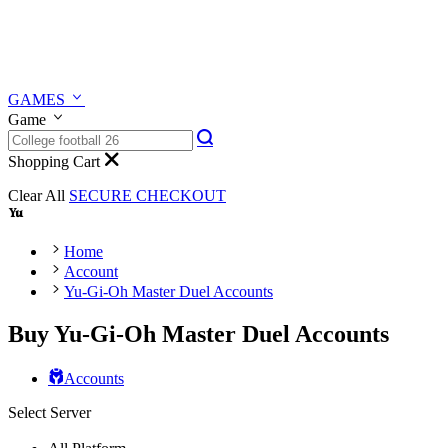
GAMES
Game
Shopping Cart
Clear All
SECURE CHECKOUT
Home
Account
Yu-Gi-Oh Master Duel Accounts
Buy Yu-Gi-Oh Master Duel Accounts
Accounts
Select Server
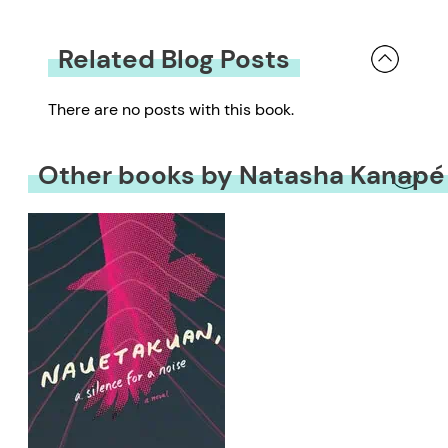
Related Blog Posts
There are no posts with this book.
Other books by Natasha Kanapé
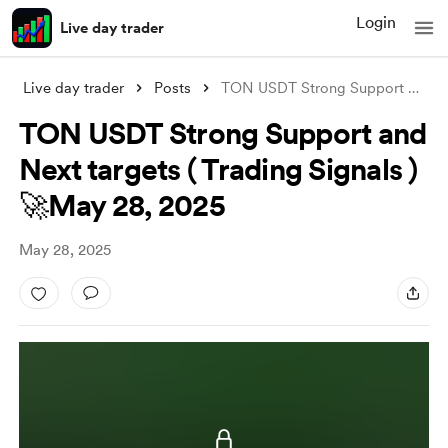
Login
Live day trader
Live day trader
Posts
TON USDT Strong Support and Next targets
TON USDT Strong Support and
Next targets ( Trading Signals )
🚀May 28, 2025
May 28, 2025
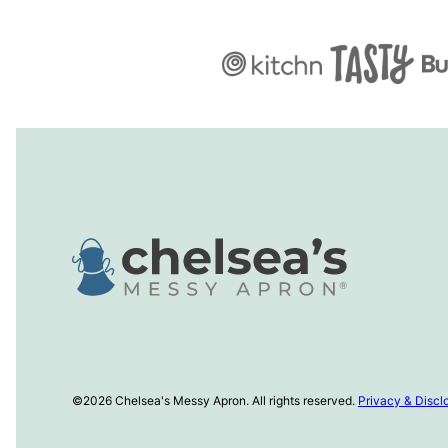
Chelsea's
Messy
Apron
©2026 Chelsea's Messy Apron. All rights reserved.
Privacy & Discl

§

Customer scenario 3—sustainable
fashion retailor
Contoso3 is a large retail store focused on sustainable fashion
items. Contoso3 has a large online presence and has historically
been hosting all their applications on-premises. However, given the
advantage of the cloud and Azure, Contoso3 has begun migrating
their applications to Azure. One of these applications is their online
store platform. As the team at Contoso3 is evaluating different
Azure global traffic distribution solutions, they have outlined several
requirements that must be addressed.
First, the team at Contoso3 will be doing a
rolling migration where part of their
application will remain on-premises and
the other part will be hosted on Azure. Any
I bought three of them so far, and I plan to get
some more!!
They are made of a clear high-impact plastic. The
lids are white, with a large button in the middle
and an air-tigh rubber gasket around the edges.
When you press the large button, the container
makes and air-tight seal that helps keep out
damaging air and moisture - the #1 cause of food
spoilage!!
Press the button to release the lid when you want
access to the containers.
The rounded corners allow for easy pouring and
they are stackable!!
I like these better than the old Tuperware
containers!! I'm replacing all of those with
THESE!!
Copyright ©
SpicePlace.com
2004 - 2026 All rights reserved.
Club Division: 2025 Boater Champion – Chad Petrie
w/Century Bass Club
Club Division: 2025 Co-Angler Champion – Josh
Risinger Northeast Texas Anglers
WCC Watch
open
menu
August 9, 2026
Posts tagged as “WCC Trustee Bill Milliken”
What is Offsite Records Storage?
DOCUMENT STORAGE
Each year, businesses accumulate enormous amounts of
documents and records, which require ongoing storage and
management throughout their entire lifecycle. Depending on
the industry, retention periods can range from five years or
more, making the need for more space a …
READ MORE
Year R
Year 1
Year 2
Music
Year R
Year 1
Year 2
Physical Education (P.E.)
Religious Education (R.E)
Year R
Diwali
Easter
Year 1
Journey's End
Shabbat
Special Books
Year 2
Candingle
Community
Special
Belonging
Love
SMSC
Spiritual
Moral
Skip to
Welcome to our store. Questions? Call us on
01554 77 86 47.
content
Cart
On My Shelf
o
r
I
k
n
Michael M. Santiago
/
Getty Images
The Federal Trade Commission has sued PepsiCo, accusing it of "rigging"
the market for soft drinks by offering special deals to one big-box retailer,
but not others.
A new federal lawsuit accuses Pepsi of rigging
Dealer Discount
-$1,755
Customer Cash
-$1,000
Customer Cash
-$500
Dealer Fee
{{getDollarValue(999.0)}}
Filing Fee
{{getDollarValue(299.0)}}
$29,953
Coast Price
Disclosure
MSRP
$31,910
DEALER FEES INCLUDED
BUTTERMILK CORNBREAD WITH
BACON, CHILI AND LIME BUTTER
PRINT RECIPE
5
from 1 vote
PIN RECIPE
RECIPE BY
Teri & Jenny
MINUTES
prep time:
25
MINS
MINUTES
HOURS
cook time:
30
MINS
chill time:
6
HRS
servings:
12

§

* _REQUIRED ACTION_: Would you write out exactly the lines above, starting at the line containing "SECURE CHECKOUT" and stopping after the line containing "Privacy & Discl"? Omit the pictures.

* _REPLY TO THE EXERCISE_:
SECURE CHECKOUT
Home
Account
Yu-Gi-Oh Master Duel Accounts
Buy Yu-Gi-Oh Master Duel Accounts
Accounts
Select Server
Related Blog Posts
There are no posts with this book.
Other books by Natasha Kanapé
Login
Live day trader
Live day trader
Posts
TON USDT Strong Support and Next targets
TON USDT Strong Support and
Next targets ( Trading Signals )
🚀May 28, 2025
May 28, 2025
Chelsea's
Messy
Apron
©2026 Chelsea's Messy Apron. All rights reserved.
Privacy & Discl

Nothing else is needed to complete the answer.